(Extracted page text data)
Start of Block

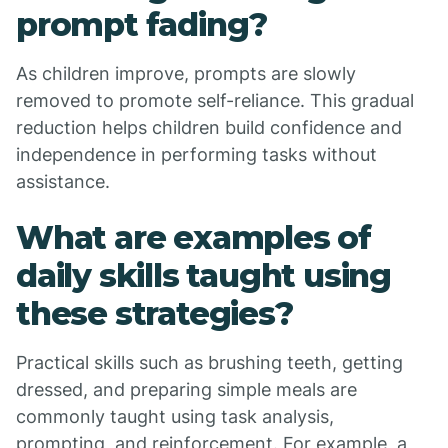
prompt fading?
As children improve, prompts are slowly
removed to promote self-reliance. This gradual
reduction helps children build confidence and
independence in performing tasks without
assistance.
What are examples of
daily skills taught using
these strategies?
Practical skills such as brushing teeth, getting
dressed, and preparing simple meals are
commonly taught using task analysis,
prompting, and reinforcement. For example, a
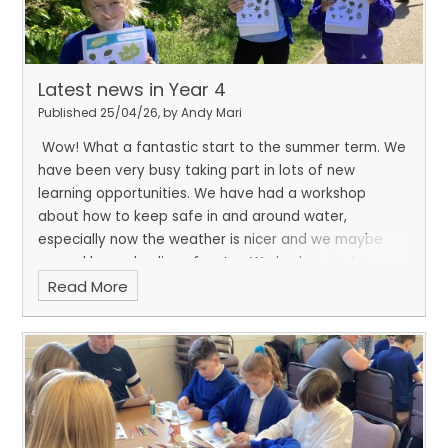
Latest news in Year 4
Published 25/04/26, by Andy Mari
Wow! What a fantastic start to the summer term. We
have been very busy taking part in lots of new
learning opportunities. We have had a workshop
about how to keep safe in and around water,
especially now the weather is nicer and we maybe
around larger bodies of water. We had a great
Read More
afternoon, all together, on the field to celebrate
earth day. We went on a leaf hunt and used keys to
help us identify the different types of trees we have
on the school field.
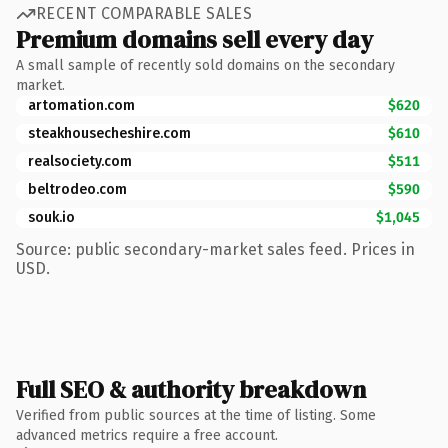
RECENT COMPARABLE SALES
Premium domains sell every day
A small sample of recently sold domains on the secondary
market.
artomation.com
$620
steakhousecheshire.com
$610
realsociety.com
$511
beltrodeo.com
$590
souk.io
$1,045
Source: public secondary-market sales feed. Prices in
USD.
Full SEO & authority breakdown
Verified from public sources at the time of listing. Some
advanced metrics require a free account.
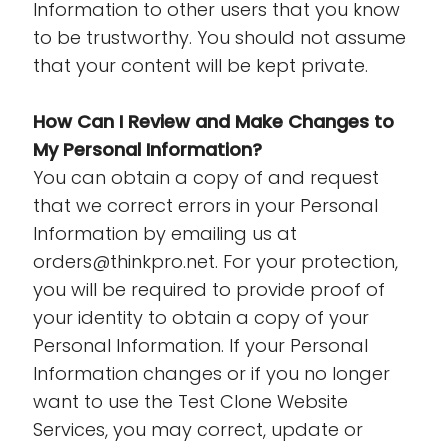
Information to other users that you know
to be trustworthy. You should not assume
that your content will be kept private.
How Can I Review and Make Changes to
My Personal Information?
You can obtain a copy of and request
that we correct errors in your Personal
Information by emailing us at
orders@thinkpro.net. For your protection,
you will be required to provide proof of
your identity to obtain a copy of your
Personal Information. If your Personal
Information changes or if you no longer
want to use the Test Clone Website
Services, you may correct, update or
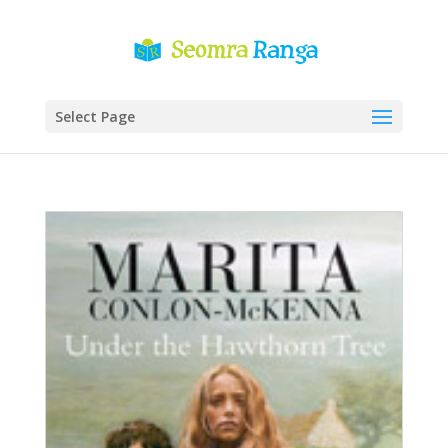
Select Page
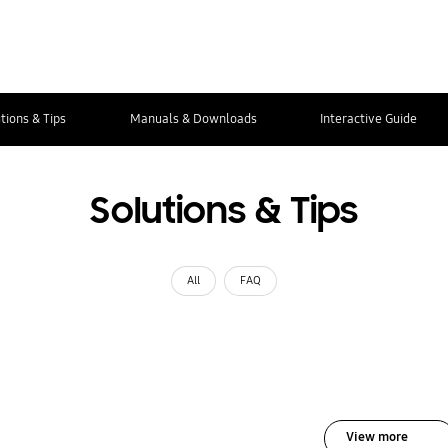
tions & Tips
Manuals & Downloads
Interactive Guide
Solutions & Tips
All
FAQ
View more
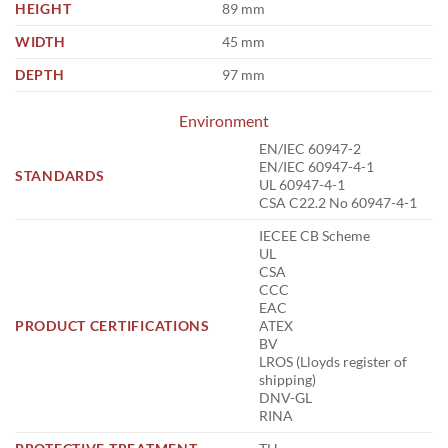
HEIGHT
89 mm
WIDTH
45 mm
DEPTH
97 mm
Environment
EN/IEC 60947-2
EN/IEC 60947-4-1
STANDARDS
UL 60947-4-1
CSA C22.2 No 60947-4-1
IECEE CB Scheme
UL
CSA
CCC
EAC
PRODUCT CERTIFICATIONS
ATEX
BV
LROS (Lloyds register of
shipping)
DNV-GL
RINA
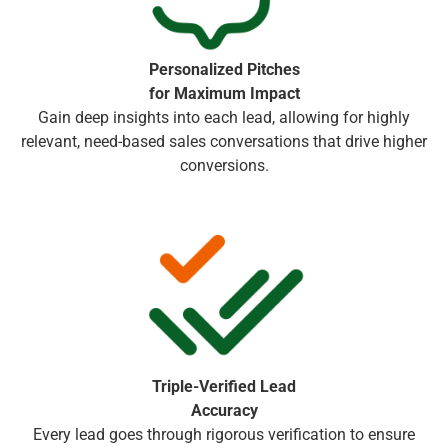
Personalized Pitches
for Maximum Impact
Gain deep insights into each lead, allowing for highly
relevant, need-based sales conversations that drive higher
conversions.
Triple-Verified Lead
Accuracy
Every lead goes through rigorous verification to ensure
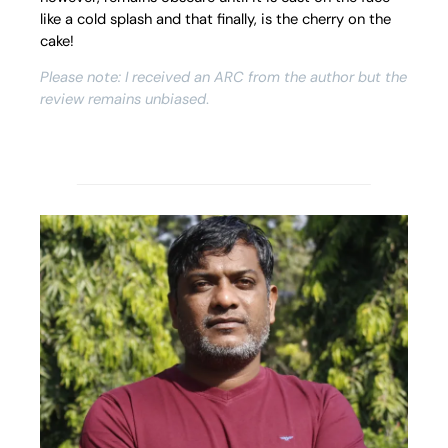
like a cold splash and that finally, is the cherry on the
cake!
Please note: I received an ARC from the author but the
review remains unbiased
.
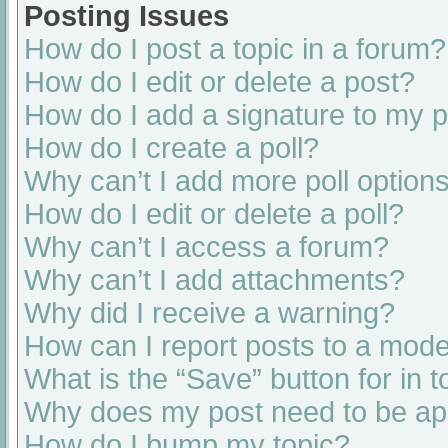
Posting Issues
How do I post a topic in a forum?
How do I edit or delete a post?
How do I add a signature to my 
How do I create a poll?
Why can’t I add more poll option
How do I edit or delete a poll?
Why can’t I access a forum?
Why can’t I add attachments?
Why did I receive a warning?
How can I report posts to a mode
What is the “Save” button for in t
Why does my post need to be a
How do I bump my topic?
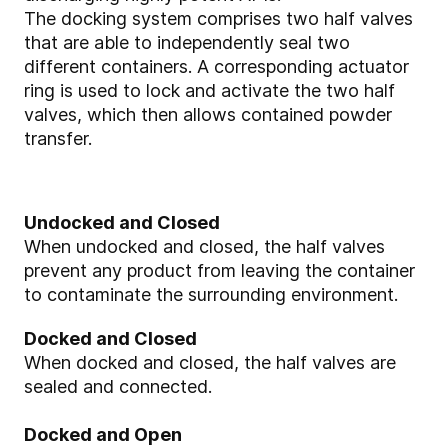
The docking system comprises two half valves
that are able to independently seal two
different containers. A corresponding actuator
ring is used to lock and activate the two half
valves, which then allows contained powder
transfer.
Undocked and Closed
When undocked and closed, the half valves
prevent any product from leaving the container
to contaminate the surrounding environment.
Docked and Closed
When docked and closed, the half valves are
sealed and connected.
Docked and Open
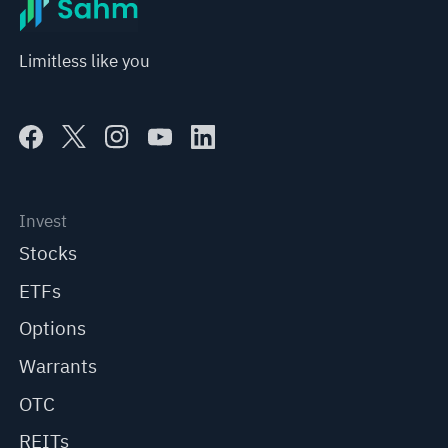
Limitless like you
Invest
Stocks
ETFs
Options
Warrants
OTC
REITs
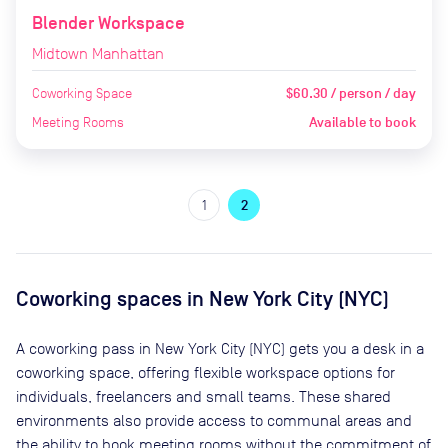
Blender Workspace
Midtown Manhattan
Coworking Space
$60.30 / person / day
Meeting Rooms
Available to book
1
2
Coworking spaces in
New York City (NYC)
A coworking pass in
New York City (NYC)
gets you a desk in a
coworking space, offering flexible workspace options for
individuals, freelancers and small teams. These shared
environments also provide access to communal areas and
the ability to book meeting rooms without the commitment of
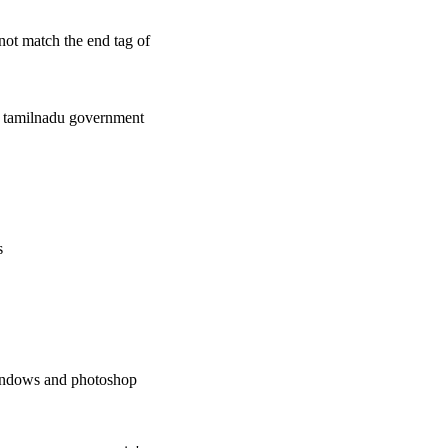
 not match the end tag of
the tamilnadu government
s
windows and photoshop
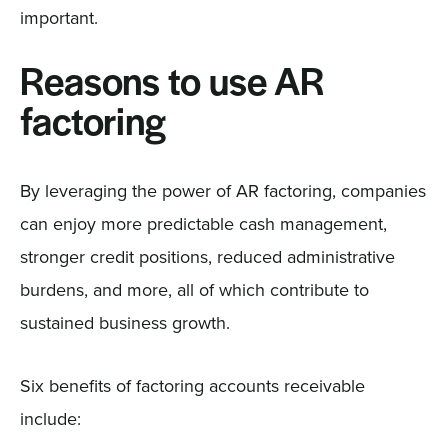
important.
Reasons to use AR
factoring
By leveraging the power of AR factoring, companies
can enjoy more predictable cash management,
stronger credit positions, reduced administrative
burdens, and more, all of which contribute to
sustained business growth.
Six benefits of factoring accounts receivable
include:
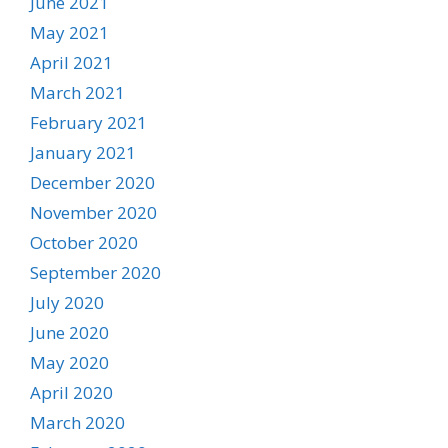
June 2021
May 2021
April 2021
March 2021
February 2021
January 2021
December 2020
November 2020
October 2020
September 2020
July 2020
June 2020
May 2020
April 2020
March 2020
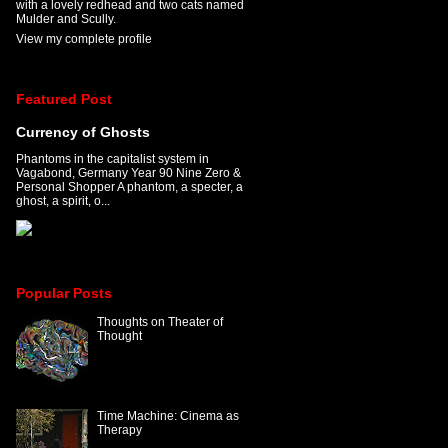
with a lovely redhead and two cats named
Mulder and Scully.
View my complete profile
Featured Post
Currency of Ghosts
Phantoms in the capitalist system in
Vagabond, Germany Year 90 Nine Zero &
Personal Shopper A phantom, a specter, a
ghost, a spirit, o...
Popular Posts
Thoughts on Theater of
Thought
Time Machine: Cinema as
Therapy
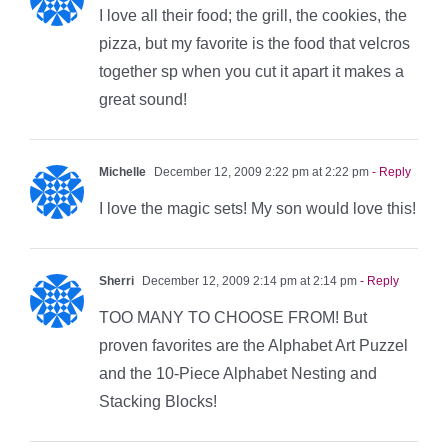
I love all their food; the grill, the cookies, the
pizza, but my favorite is the food that velcros
together sp when you cut it apart it makes a
great sound!
Michelle
December 12, 2009 2:22 pm at 2:22 pm
- Reply
I love the magic sets! My son would love this!
Sherri
December 12, 2009 2:14 pm at 2:14 pm
- Reply
TOO MANY TO CHOOSE FROM! But
proven favorites are the Alphabet Art Puzzel
and the 10-Piece Alphabet Nesting and
Stacking Blocks!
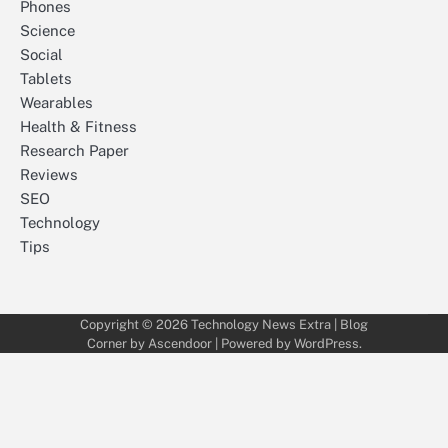
Phones
Science
Social
Tablets
Wearables
Health & Fitness
Research Paper
Reviews
SEO
Technology
Tips
Copyright © 2026
Technology News Extra
| Blog
Corner by
Ascendoor
| Powered by
WordPress
.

End of Block

* **Task to complete**
Copy every line from the records that holds the string "food".

* **Task result**
I love all their food; the grill, the cookies, the
pizza, but my favorite is the food that velcros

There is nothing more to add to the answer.